The most recent broker who decided to take precautionary steps in advance is XM.COM. They have successfully managed to hike up the margin requirements of the European Union. This upcoming weekend, Europe’s highly anticipated next big vote will take place. Meanwhile, Italy is completely poised in voting for a referendum which will most likely have a massive impact on the global foreign exchange markets. Italy’s vote will have significant effects especially on the European Union. The Italian referendum is scheduled to be held this coming Sunday, December 4, 2016. Even though it has yet to occur, some currency trading brokers have already made the decision to alter their trading conditions before the actual event takes place. The most recent broker who has decided to change their margin requirements is XM.COM. The main reason for altering their requirements is due to the anticipated possibility of volatility.
Similar to XM.COM’s decision, other brokers also felt the same way regarding the potential volatile situation they will be facing. In the past few weeks, more and more brokers are making changes in their margin requirements. This has influenced the increase of leverage thresholds as well as similar adjustments. Several brokers are anticipating the potential volatility connected with Italy’s decision on December 4. Looking back on the foreign exchange market in 2016, there have definitely been no lack of volatile events which took place this year. The best examples of this are the United States elections and the Brexit referendum. Both of these important events have had very unexpected results.
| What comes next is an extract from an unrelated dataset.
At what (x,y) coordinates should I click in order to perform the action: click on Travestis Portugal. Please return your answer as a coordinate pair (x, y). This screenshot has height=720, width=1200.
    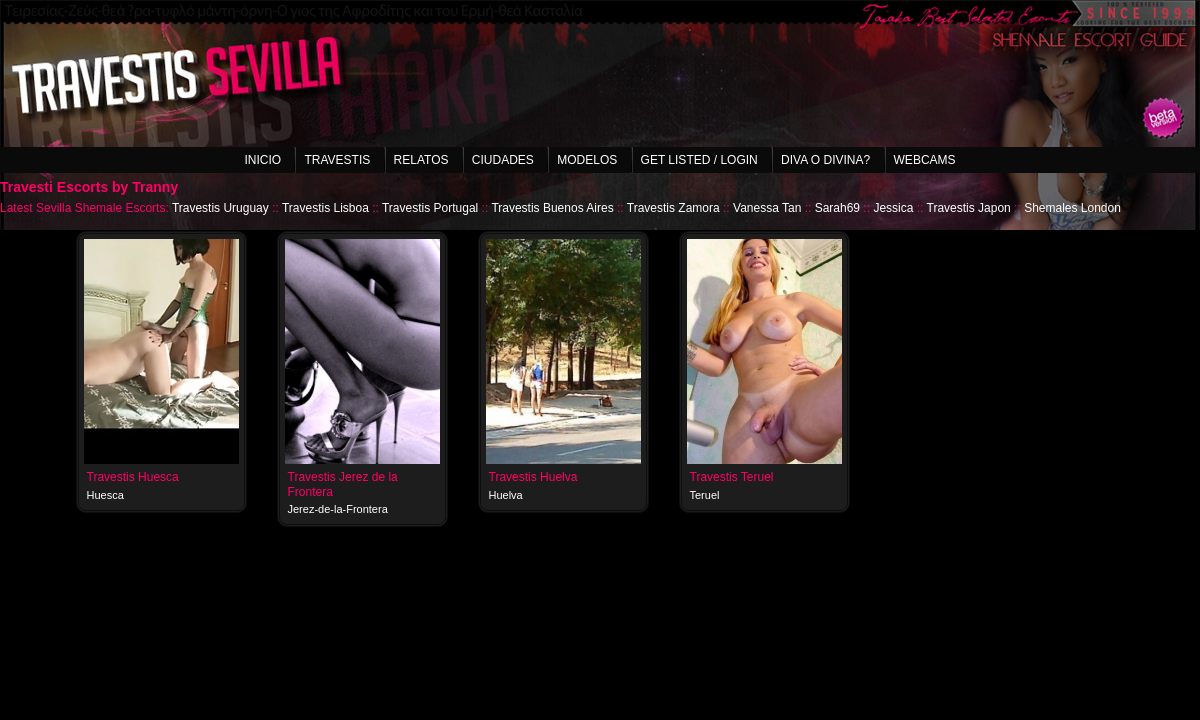
    Looking at the image, I should click on (430, 208).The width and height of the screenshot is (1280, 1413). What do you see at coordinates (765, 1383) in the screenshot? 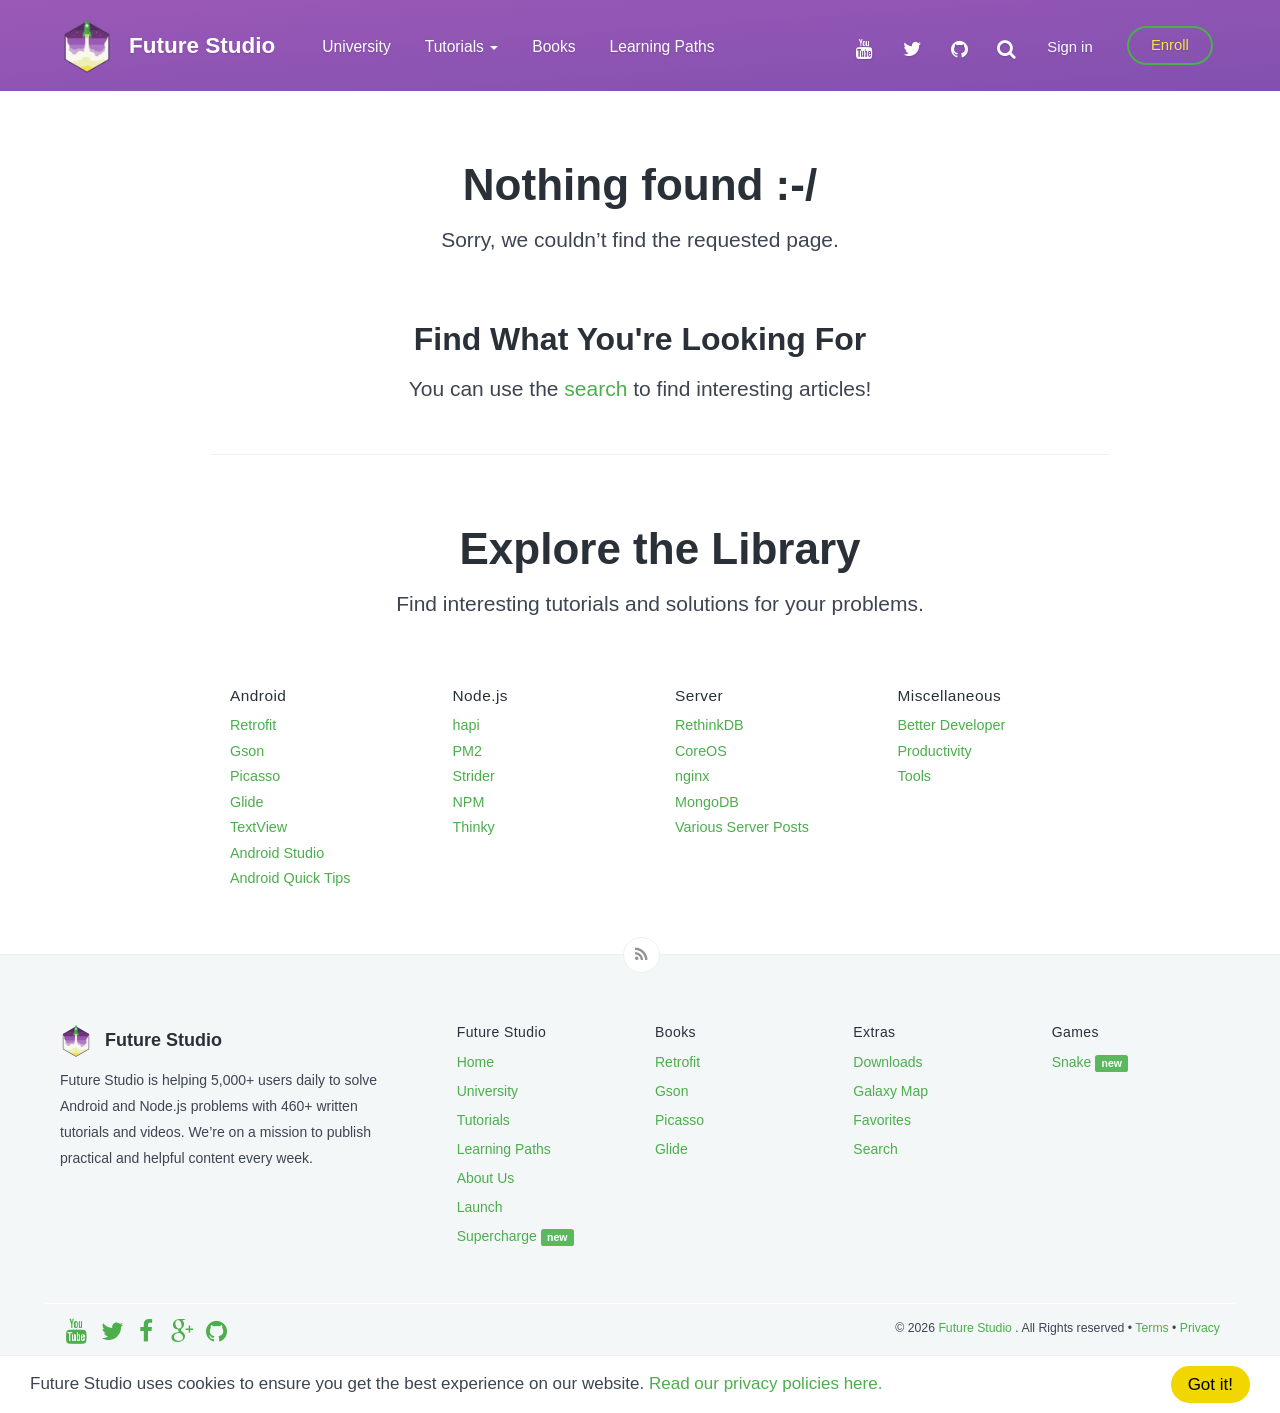
I see `Read our privacy policies here.` at bounding box center [765, 1383].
Tension Builds Up in the European Union
This upcoming weekend, Italy is scheduled to have their highly anticipated referendum. There is no guarantee that they will not be triggering or influencing any significant foreign exchange market moves. Additionally, most foreign exchange experts are confident that Italy will make the right decision. Although this is what is expected from the Italian referendum, if the country decides not to vote, it could result in major consequences for the European Union. By choosing not to vote, their decision would result in a catalyst which would make the country very vulnerable. It would lead them out of their long time partnership with the European Union. The possible outcome of this decision by Italy would have enormous repercussions for the European Union.
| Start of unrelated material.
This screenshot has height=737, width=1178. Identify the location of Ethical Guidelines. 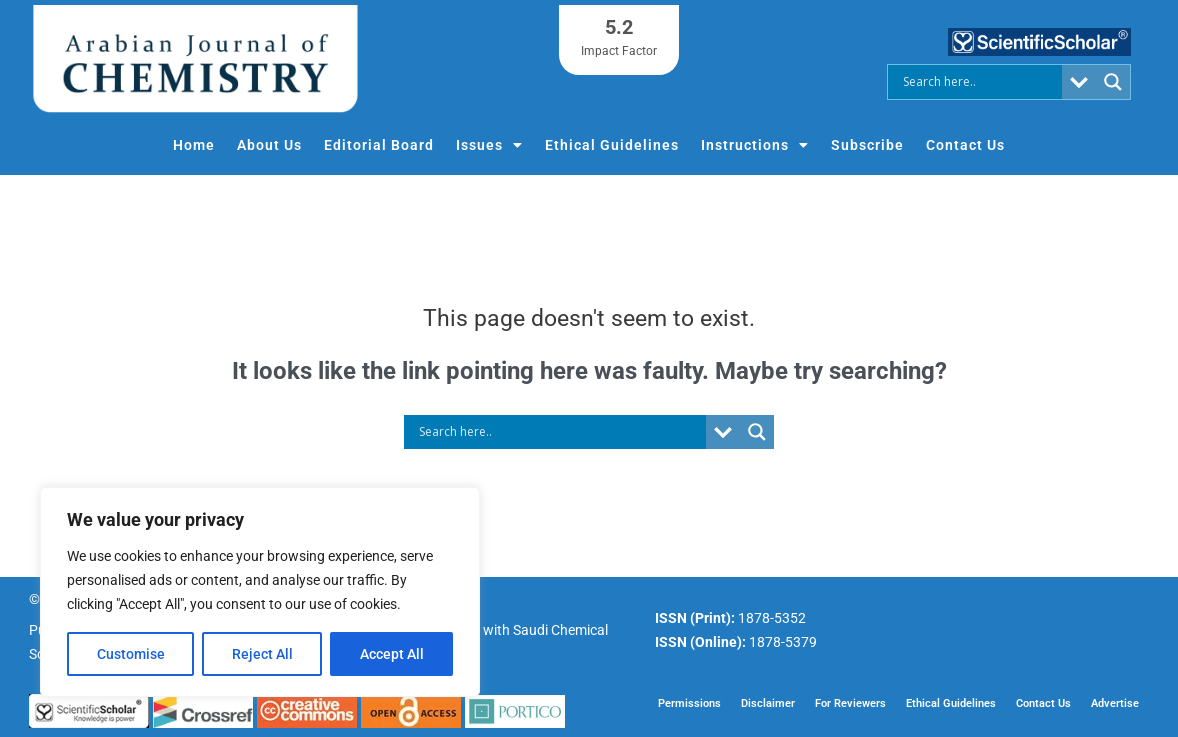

Because of this, XM.COM has decided to implement a number of changes to their margin requirements. This will take effect on December 2, 10PM, GMT+2 server time. These margin changes will greatly affect both existing and new positions. It is scheduled to be restored back to its default levels on December 5. Together with these changes, there will also be some relevant alterations which needs to be implemented. This includes the European Union denominated currency pairs, specifically Silver and Gold to be changed into 1% which is equal to 100:1 leverage. As for all of the CFDs which are related to Equity Indices and Commodities, they are scheduled to be changed into 3% which is equal to 33:1 leverage.